To do
Please write out exactly the lines of the data below from the line holding "You are a GUI agent. The screenshot is 1568×755." through the line holding "Plaćanje (1024, 543)", and leave out the rest.

Extracted entries
• • • •

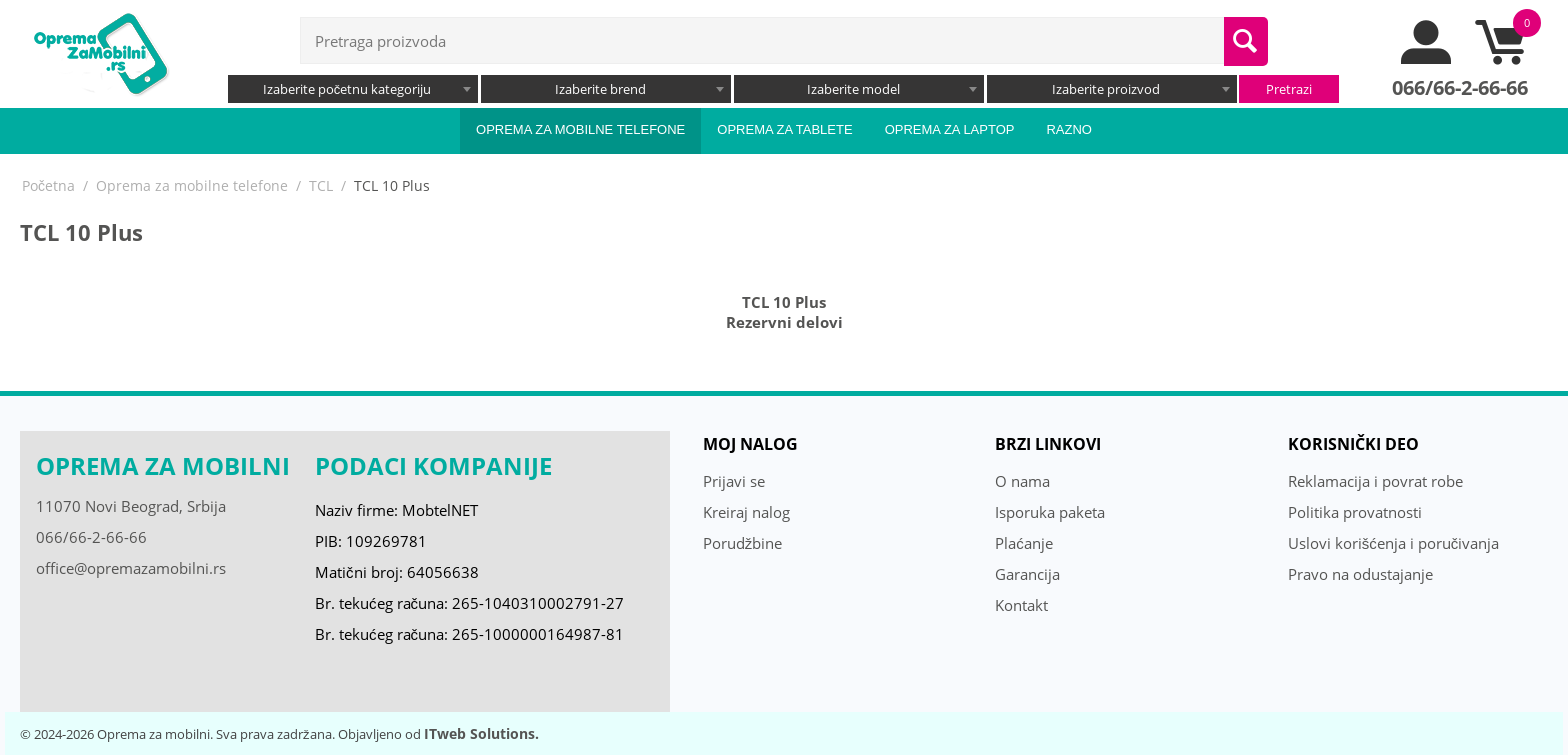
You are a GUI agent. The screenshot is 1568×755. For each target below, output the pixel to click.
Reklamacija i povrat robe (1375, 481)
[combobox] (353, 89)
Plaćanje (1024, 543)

• • • •

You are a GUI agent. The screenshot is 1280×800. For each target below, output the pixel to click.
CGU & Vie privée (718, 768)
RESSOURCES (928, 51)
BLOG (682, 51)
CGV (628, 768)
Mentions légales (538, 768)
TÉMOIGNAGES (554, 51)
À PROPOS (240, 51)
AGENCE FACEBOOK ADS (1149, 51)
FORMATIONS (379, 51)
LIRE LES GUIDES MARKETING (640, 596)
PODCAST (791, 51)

• • • •

Reply
You are a GUI agent. The screenshot is 1568×755. For each target below, output the pixel to click.
Reklamacija i povrat robe (1375, 481)
[combobox] (353, 89)
Plaćanje (1024, 543)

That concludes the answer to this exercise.